Once the chassis extension is connected with the basic chassis, the protrusion indicated by number 21 in drawing 11 pushes the rearmost roller of the basic chassis transport belt (number 22) just enough forward, so that the axle of the roller can freely move upwards and downwards inside the epsilon-shaped guiders (number 23 in drawing 11). A similar protrusion on the basic chassis (number 24 in drawing 11) pushes the frontmost roller of the chassis extension (number 25) backwards, so that it too can freely move upwards and downwards in its epsilon-shaped guider.
Both rollers (numbers 22 and 25 in drawing 11) have a tooth-edged cylinder shape attached to them (numbers 27 in drawing 11) that can connect with similar tooth-edged cylinder shapes (numbers 28 in drawing 11) which are connected to a joining element (number 29). That joining element is connected to a plate (number 30) via a hinge (number 31 in drawing 11). Opening or closing the hinge will move the tooth-edged cylinder shapes away from each other or towards each other, consequently disconnecting or disconnecting the various tooth-edged cylinder shapes.
Cylinder shapes number 28 carry a gear (numbers 32) and these two gears are connected with a chain (number 33). This chain transfers the movement from the main chassis' transport belt to the extension's transport belt. As a result of this, only 1 motor is required to provide forward or backward movement to all of the segments of the transport belt.
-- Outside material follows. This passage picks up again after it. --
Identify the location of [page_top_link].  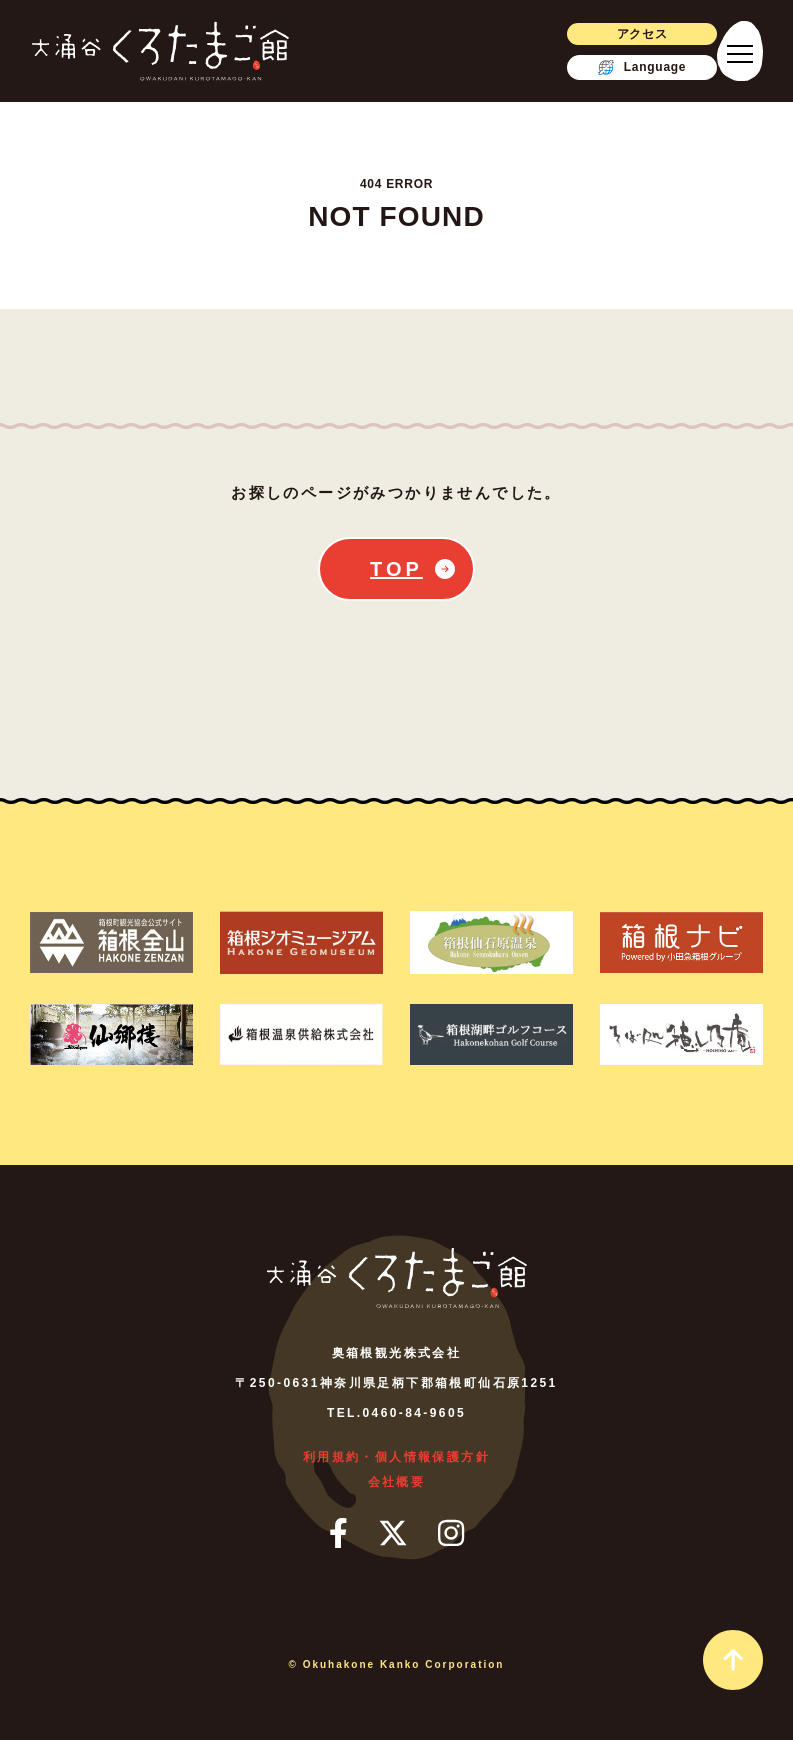 (733, 1660).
The plate number 30 can rotate, via an axle (number 34 in drawing 12). This rotational movement pushes the rollers 22 and 25 into opposite ends of the guiders (numbers 23 and 26) of each of the transport belt segments. At the extreme positions in each of these guiders, the rollers 22 and 25 will be positioned above each other in a way that will place the end of the first transport belt section above the beginning of the second transport belt section, or inversely, below the beginning of the second transport belt section. These two positions allow for the transport belt to function in either forward or backward direction, dropping its load through gravity from 1 belt segment onto the other.